Does this work with CarPlay or Android Auto?
Limited. CarPlay and Android Auto are designed around the system Siri / Google Assistant; neither exposes a third-party voice-assistant API. Workarounds: use a Shortcut bound to a CarPlay action button (limited Shortcut support), or pair a Bluetooth button (Flic, generic media remote) and trigger Tasker / Shortcuts via that. Neither matches the polish of the system assistants for in-car use.
How do I trigger it hands-free?
iPhone: hold the Action Button (iPhone 15 Pro and newer) to invoke the Shortcut, or say "Hey Siri, run [shortcut name]". Android: use the Side Key or Bixby key on Galaxy phones, a Tasker quick-tile, or a paired Bluetooth button. For true ambient hands-free (always-listening wake word), the local stack does not match Siri / Google Assistant in 2026 — the phone's system wake-word detector is not exposed to third-party apps.
Can it handle multi-language conversations?
Yes, but with caveats. Whisper auto-detects the input language and supports 99 languages. Local LLMs vary: Phi-4 Mini handles English well and the major European languages reasonably; Qwen3 has strong multilingual support including Chinese; Gemma 3 supports 100+ languages. For TTS, Piper has voices in 30+ languages; system TTS depends on the OS language packs you have installed. Mid-conversation language switching works in Whisper but may confuse the LLM.
Does background noise break local STT?
Whisper Tiny degrades significantly above moderate noise (~15–20% WER); Small handles café-level noise reasonably (~10–14% WER); Medium and Large handle most realistic environments well. For noisy use (cars, public transit), use Whisper Medium if your phone has the RAM, or apply VAD aggressively (only transcribe when speech is detected, ignore between utterances).
How do I integrate with smart home devices locally?
Pipe the LLM's response through a parser that detects intents (e.g., "turn off the kitchen lights") and call your local smart home hub's API directly — Home Assistant has a REST API at your local IP, and Apple HomeKit integration works via the Shortcuts "Control Home" actions.

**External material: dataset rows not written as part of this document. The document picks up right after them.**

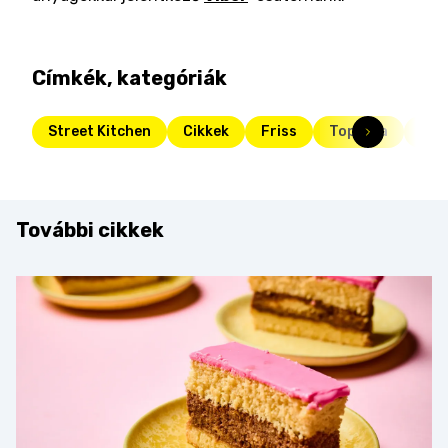
Címkék, kategóriák
Street Kitchen
Cikkek
Friss
Toplista
top
További cikkek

Avoid cloud smart-home integrations (Alexa, Google Home) if you want a fully offline pipeline.
Can I customise the voice (TTS)?
Yes. Piper TTS has 100+ community-trained voices in 30+ languages, downloadable as ~50 MB voice models. iOS Voice Shortcuts let you pick from system voices including the higher-quality Premium voices (download in Settings → Accessibility → Spoken Content → Voices). Android system TTS supports voice packs from Google or third parties. Custom voice cloning (your own voice or a specific persona) requires a separate TTS toolchain (Coqui, Tortoise TTS) — not yet practical on-device in 2026.
Does battery life take a major hit?
Yes — about 25–40% per hour of active conversation on flagship phones. For occasional voice queries, the impact is small. For all-day or always-on use, plug in or use the hybrid path (only STT runs on-device, dropping drain to ~10–15% per hour). Background passive listening with wake-word detection is not currently feasible on third-party local stacks at acceptable battery cost.
Will iOS 19 or Android 16 break this setup?
Unlikely for the core stack (Whisper, local LLM, TTS) — these are user-space apps that depend on standard APIs (mic capture, TTS, network). What may break: Shortcuts integrations if Apple changes the Shortcuts API; Termux on Android if Android 16 tightens background process restrictions further (Android has been tightening these every release). Keep apps updated and verify after each major OS update.